Throughout my project I expect that how I check for quality will alter slightly, and through talking with those in the field and reading papers I may get a better idea of what would be considered useful. Throughout the project, I’ll have to consider the report output too, and how best to display the interesting sections of the assembly to a user and convey why any results were reached. This will take some research into UI design and where I can research into what applications already exist, and what software engineering approach I can take to develop the design of my program to carry out this task.

Right now I feel a little overwhelmed, trying to understand the quality of the metagenome. It feels like I have three ideas but not much else. I’ve read a couple of papers (read, skimmed, tried to understand..) and it seems that using k-mer counting is the way to go. There are already some excellent applications that do efficient k-mer counting (Jellyfish, BFC) and so I wonder whether it’s better to use their output rather than my own. If I do rock my own k-mer counting, it will give me a more software engineering approach, and all me to specifically find interesting areas with my own application, but I wonder then if this will actually be useful to anyone when these tools exist. On the other hand, if I just use the output from other applications, what can my application actually do by itself in order to be a relevant software engineering solution, and be useful to users when they could instead use these applications and see for themselves, without then needing to try and compile all outputs into my application to give them a result that might not be entirely useful if they have seen the other program outputs themselves?

It’s questions like these that keep me up at night wondering where it is that I come into the problem in the section of quality control in metagenomic assemblies. I feel like I’ve been told twice now what it is I should be doing, but then when I analyse it, either I’ve not quite grasped, it forgotten or choose to pick holes in it.

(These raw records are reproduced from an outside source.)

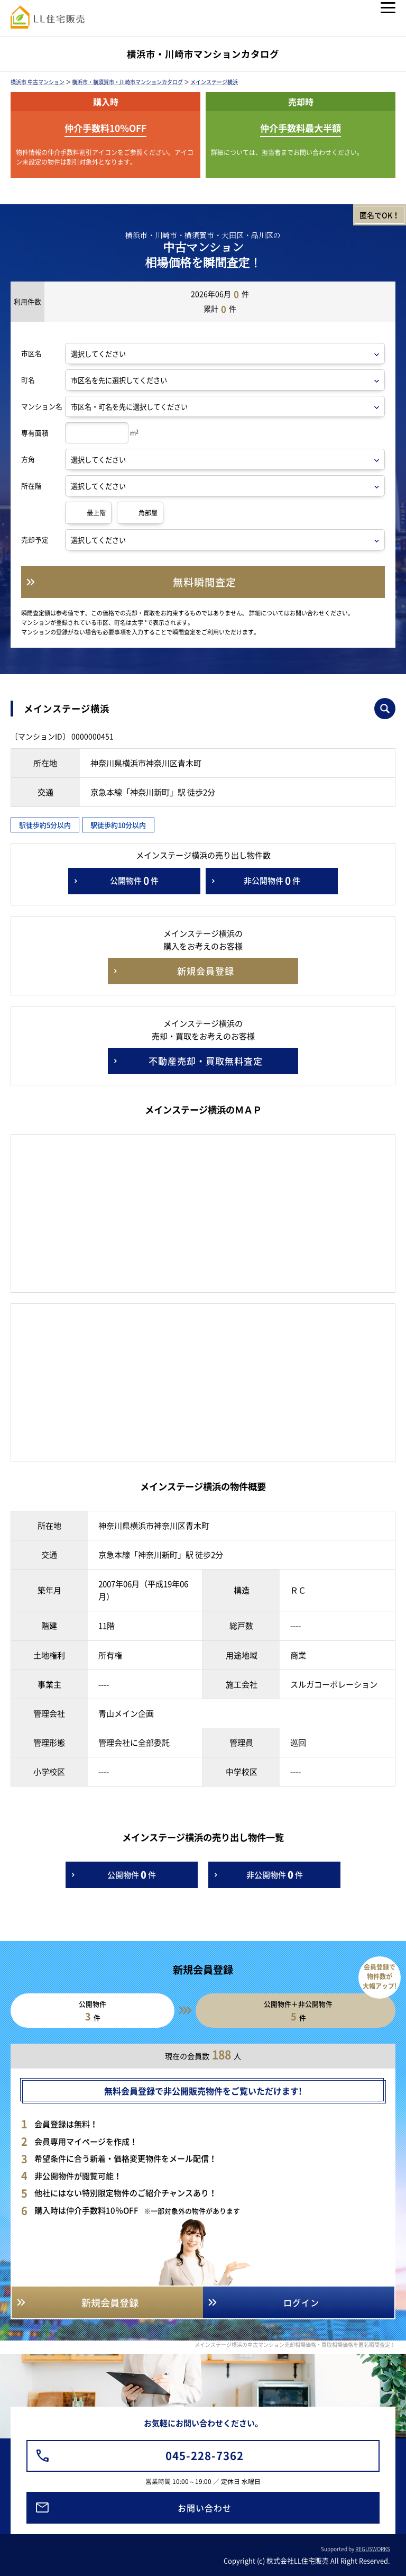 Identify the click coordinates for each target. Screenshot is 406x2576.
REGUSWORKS (372, 2549)
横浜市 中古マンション (37, 82)
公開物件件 (134, 880)
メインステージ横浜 (214, 82)
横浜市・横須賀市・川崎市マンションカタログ (127, 82)
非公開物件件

I’m hoping my meeting(s) with my supervisor this week where we can plan some tasks for me to begin working on something tangible where I can visualise the direction of my application will give me some relief. I know I’ll feel better when I feel like I have a concrete direction anyway. Until then, I’ll look through some more papers, and give writing a GC content counter a go, using some data kindly provided by Sam Nicholls of a metagenome assembly of a limpet gut.

Side note: Go write some notes about all tasks done so far on card, and begin writing them on card every time I have a planning session, with or without supervisor!